Density-Based Spatial Clustering of Applications with Noise (DBSCAN)
Published on: December 17, 2020
Table of Content
DBSCAN (Density-Based Spatial Clustering of Applications with Noise) views clusters as areas of high density separated by areas of low density (Density-Based Clustering). Due to this rather generic view, DBSCAN can find clusters of any shape, as opposed to an algorithm like K-Means, that minimizes the within-cluster sum-of-squares, which works best for convex shapes. Furthermore, DBSCAN figures out the number of clusters automatically.
The central component of DBSCAN is the concept of core samples. Core Samples are data points that have at least
minPts other data points within a distance of
eps, which are defined as neighbors of the core sample. The fact that the core samples have at least
minPts in some distance
eps tells us that the core samples are in a dense area of the vector space.
A cluster is a set of core samples that can be built by recursively taking a core sample, finding all neighbors that are also core samples, and then finding their neighboring core samples, and so on. A cluster also has a set of non-core samples, which are samples that are neighbors of a core sample in the cluster but are not themselves core samples. Intuitively, these samples are on the edge of a cluster; therefore, they are often called border samples or border points.

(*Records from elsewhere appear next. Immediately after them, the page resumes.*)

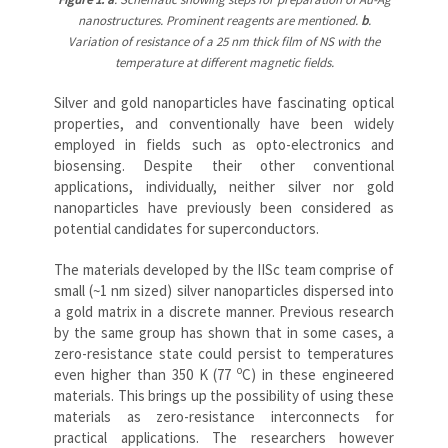
nanostructures. Prominent reagents are mentioned.
b
.
Variation of resistance of a 25 nm thick film of NS with the
temperature at different magnetic fields.
Silver and gold nanoparticles have fascinating optical
properties, and conventionally have been widely
employed in fields such as opto-electronics and
biosensing. Despite their other conventional
applications, individually, neither silver nor gold
nanoparticles have previously been considered as
potential candidates for superconductors.
The materials developed by the IISc team comprise of
small (~1 nm sized) silver nanoparticles dispersed into
a gold matrix in a discrete manner. Previous research
by the same group has shown that in some cases, a
zero-resistance state could persist to temperatures
o
even higher than 350 K (77
C) in these engineered
materials. This brings up the possibility of using these
materials as zero-resistance interconnects for
practical applications. The researchers however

Lastly, there is also a third kind of samples - noise samples or outliers. These are points that are at least
eps distance from any core sample.
In the below video, you can see what the above steps look like:
As shown above, DBSCAN has two parameters
minPts: The number of points that need to be next to a point for this point to be considered a core sample. It primarily controls how tolerant the algorithm is towards noise (on noisy and large data sets, it may be desirable to increase this parameter)
eps: The max distance for two points to be considered neighbors.
Choosing the wrong values for these two parameters can lead to all points being in one single cluster or all points being classified as outliers/noise. Therefore it's a good idea not to choose these parameters randomly. Instead, I'll show you some rules of thumb:
minPts: As a rule of thumb, a minimum minPts can be derived from the number of dimensions D in the data set, as minPts ≥ D + 1. A value of 1 makes no sense because then every point on its own will already be a cluster. If minPts is <= 2, the result will be the same as of hierarchical clustering with the single link metric, with the dendrogram cut at height ε. Therefore, minPts must be at least 3. However, larger values are usually better for data sets with noise and will yield more significant clusters.
eps: The value for eps can then be chosen using a k-distance graph, plotting the distance to the k = minPts-1 nearest neighbor ordered from the largest to the smallest value. Good values of eps are where this plot shows an "elbow":
- DBSCAN does not require one to specify the number of clusters beforehand.
- DBSCAN performs well with arbitrary shaped clusters.
- DBSCAN has a notion of noise, and is robust to outliers.
- DBSCAN cannot cluster data-sets with large differences in densities well, since then the minPts-eps combination cannot be chosen appropriately for all clusters.
- Choosing a meaningful eps value can be difficult if the data isn't well understood.
- DBSCAN is not entirely deterministic. That's because the algorithm starts with a random point. Therefore border points that are reachable from more than one cluster can be part of either cluster.